Mitochondria are essential for synaptic activity and plasticity, providing energy, buffering calcium, and recycling vesicles needed for neurotransmission. Presynaptic mitochondria support rapid neurotransmitter release, while postsynaptic mitochondria buffer calcium for sustained activity. Mitochondrial plasticity, their ability to adapt to neuronal demands, is critical but not fully understood. Dysfunctions in mitochondrial dynamics, such as fission and fusion, disrupt energy production and calcium balance, contributing to neurodegenerative diseases like Alzheimer’s (AD). In AD, mitochondrial impairment exacerbates amyloid-beta and tau accumulation, leading to further synaptic damage.

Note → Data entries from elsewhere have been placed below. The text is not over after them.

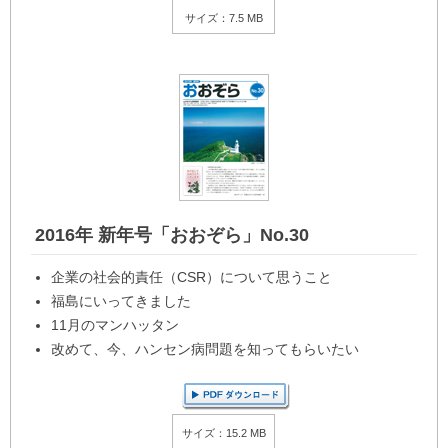
サイズ：7.5 MB
2016年 新年号「おおぞら」No.30
企業の社会的責任（CSR）について思うこと
福島にいってきました
11月のマンハッタン
改めて、今、ハンセン病問題を知ってもらいたい
サイズ：15.2 MB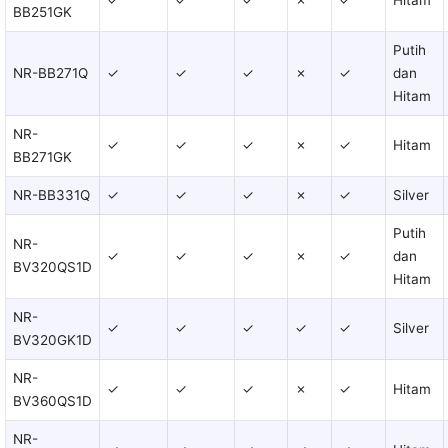
BB251GK
Putih
NR-BB271Q
✓
✓
✓
✗
✓
dan
Hitam
NR-
✓
✓
✓
✗
✓
Hitam
BB271GK
NR-BB331Q
✓
✓
✓
✗
✓
Silver
Putih
NR-
✓
✓
✓
✗
✓
dan
BV320QS1D
Hitam
NR-
✓
✓
✓
✓
✓
Silver
BV320GK1D
NR-
✓
✓
✓
✗
✓
Hitam
BV360QS1D
NR-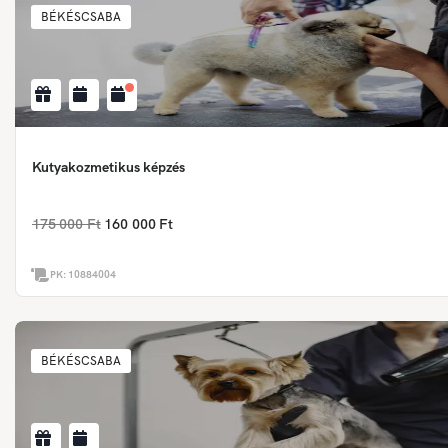
BÉKÉSCSABA
Kutyakozmetikus képzés
175 000 Ft
160 000 Ft
PK:
10884004
BÉKÉSCSABA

Future research should clarify the relationship between mitochondrial and synaptic plasticity to understand the sequence of dysfunction. Advanced imaging and molecular tools can reveal how mitochondrial dynamics affect synaptic alterations. Potential interventions include gene therapy for mitochondrial defects, targeting fission and fusion imbalances, and improving mitochondrial transport. Early detection of mitochondrial dysfunction could prevent or slow neurodegeneration, offering new therapeutic strategies to preserve neuronal health and combat conditions like AD.

Reference: Sayehmiri F, Motamedi F, Batool Z, et al. Mitochondrial plasticity and synaptic plasticity crosstalk; in health and Alzheimer’s disease. CNS Neurosci Ther. 2024 Aug;30(8):e14897. doi: 10.1111/cns.14897. PMID: 39097920; PMCID: PMC11298206.